=== Recorded information ===

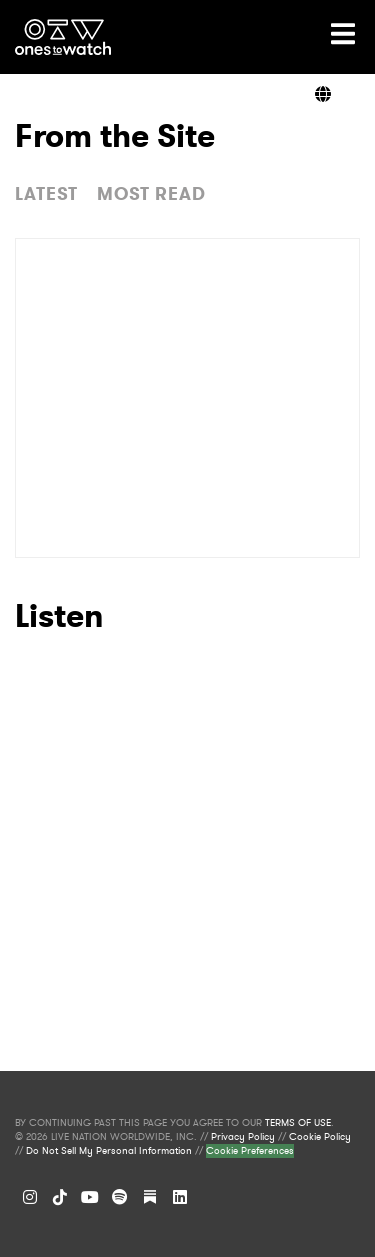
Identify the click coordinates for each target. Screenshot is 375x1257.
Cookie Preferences (250, 1151)
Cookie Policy (320, 1137)
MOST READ (151, 194)
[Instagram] (30, 1197)
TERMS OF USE (298, 1123)
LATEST (46, 194)
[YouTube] (90, 1197)
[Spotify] (120, 1197)
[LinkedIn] (180, 1197)
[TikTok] (60, 1197)
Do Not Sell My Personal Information (109, 1151)
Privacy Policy (243, 1137)
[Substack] (150, 1197)
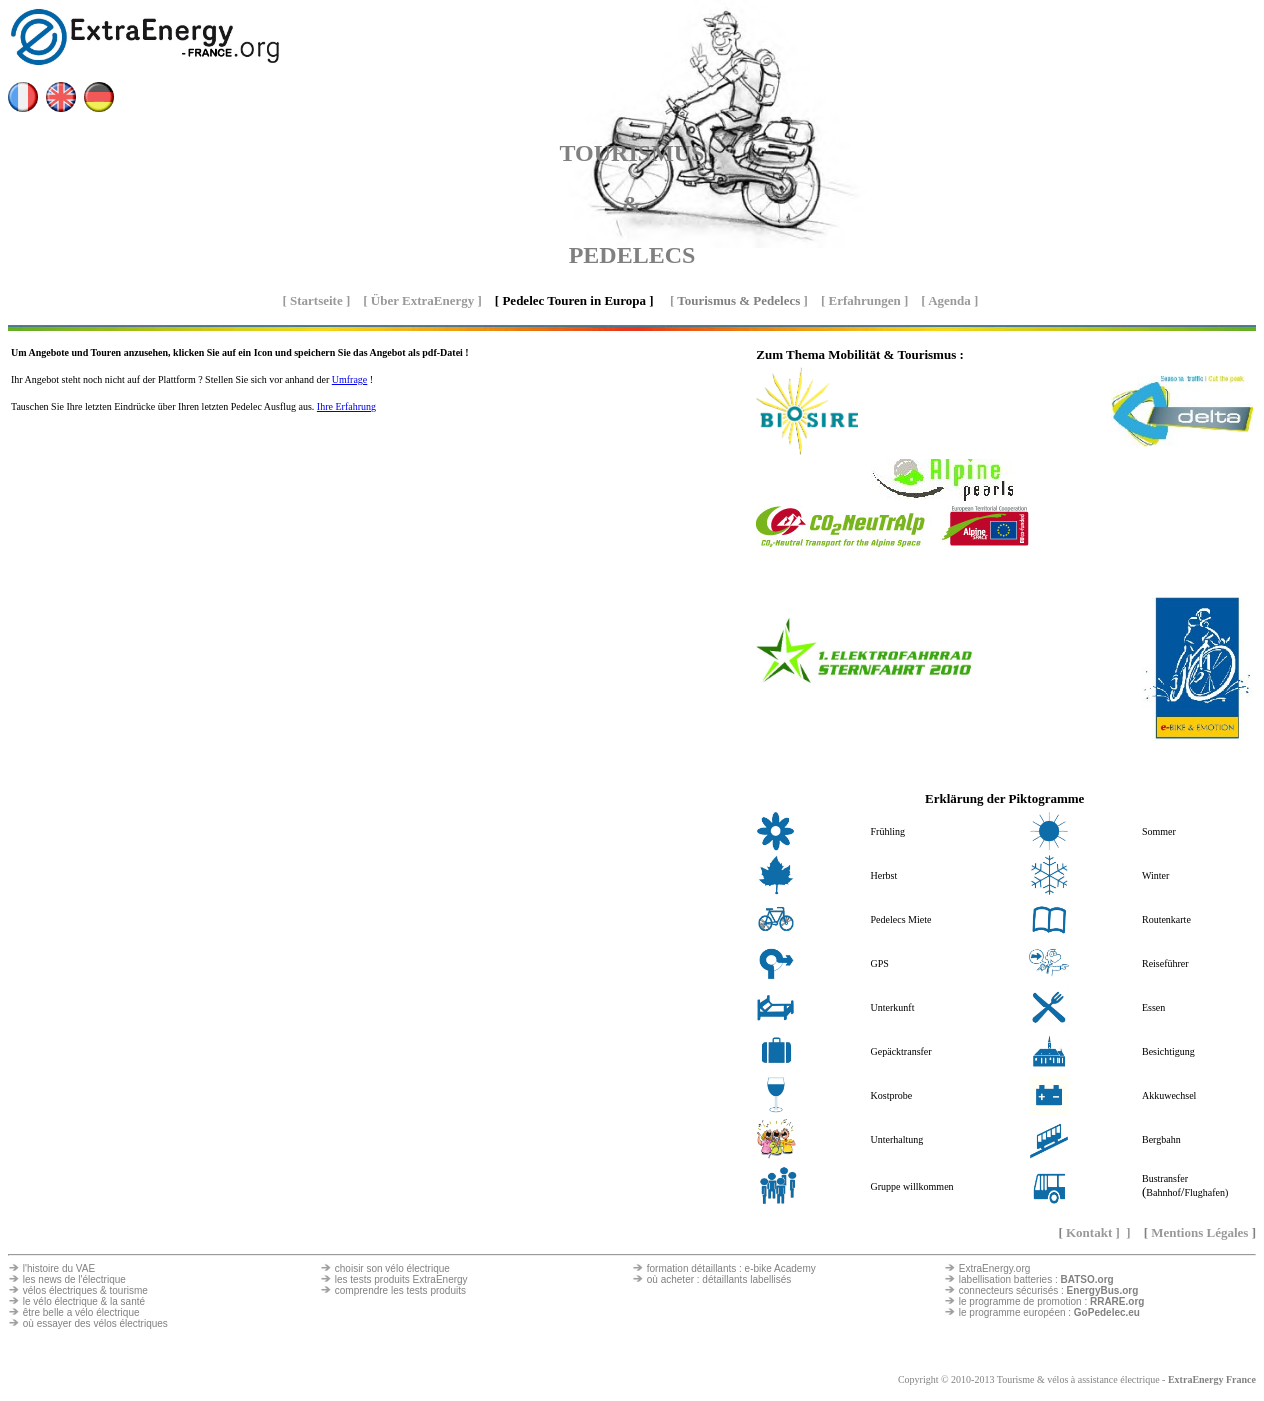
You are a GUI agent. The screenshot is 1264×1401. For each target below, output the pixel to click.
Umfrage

===

**What the exercise asks:**
Using the data above, show each line where "click" occurs.

**Response to the exercise:**
Identify the click coordinates for each target. Screenshot is 375x1257.
You are a GUI agent. The screenshot is 1264×1401. For each target below, output the pixel to click.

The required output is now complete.